Search code examples
awkward-array

Efficiently sorting and filtering a JaggedArray by another one


I have a JaggedArray (awkward.array.jagged.JaggedArray) that contains indices that point to positions in another JaggedArray. Both arrays have the same length, but each of the numpy.ndarrays that the JaggedArrays contain can be of different length. I would like to sort the second array using the indices of the first array, at the same time dropping the elements from the second array that are not indexed from the first array. The first array can additionally contain values of -1 (could also be replaced by None if needed, but this is currently not that case) that mean that there is no match in the second array. In such a case, the corresponding position in the first array should be set to a default value (e.g. 0).

Here's a practical example and how I solve this at the moment:

import uproot
import numpy as np
import awkward

def good_index(my_indices, my_values):
    my_list = []
    for index in my_indices:
        if index > -1:
            my_list.append(my_values[index])
        else:
            my_list.append(0)
    return my_list

indices = awkward.fromiter([[0, -1], [3,1,-1], [-1,0,-1]])
values = awkward.fromiter([[1.1, 1.2, 1.3], [2.1,2.2,2.3,2.4], [3.1]])

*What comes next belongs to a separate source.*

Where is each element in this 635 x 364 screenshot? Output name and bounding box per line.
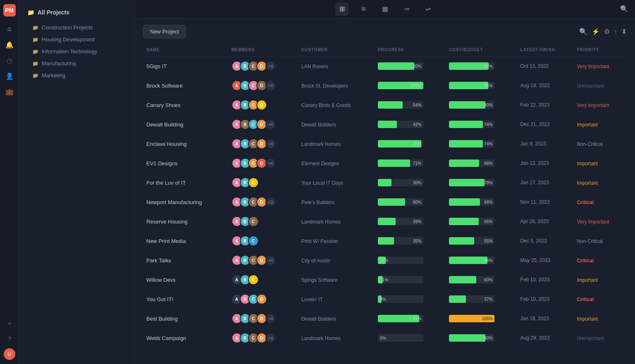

new_map = awkward.fromiter(map(good_index, indices, values))

The resulting new_map is: [[1.1 0.0] [2.4 2.2 0.0] [0.0 3.1 0.0]].

Is there a more efficient/faster way achieving this? I was thinking that one could use numpy functionality such as numpy.where, but due to the different lengths of the ndarrays this fails at least for the ways that I tried.


Solution

  • If all of the subarrays in values are guaranteed to be non-empty (so that indexing with -1 returns the last subelement, not an error), then you can do this:

    >>> almost = values[indices]       # almost what you want; uses -1 as a real index
    >>> almost.content = awkward.MaskedArray(indices.content < 0, almost.content)
    >>> almost.fillna(0.0)
    <JaggedArray [[1.1 0.0] [2.4 2.2 0.0] [0.0 3.1 0.0]] at 0x7fe54c713c88>
    

    The last step is optional because without it, the missing elements are None, rather than 0.0.

    If some of the subarrays in values are empty, you can pad them to ensure they have at least one subelement. All of the original subelements are indexed the same way they were before, since pad only increases the length, if need be.

    >>> values = awkward.fromiter([[1.1, 1.2, 1.3], [], [2.1, 2.2, 2.3, 2.4], [], [3.1]])
    >>> values.pad(1)
    <JaggedArray [[1.1 1.2 1.3] [None] [2.1 2.2 2.3 2.4] [None] [3.1]] at 0x7fe54c713978>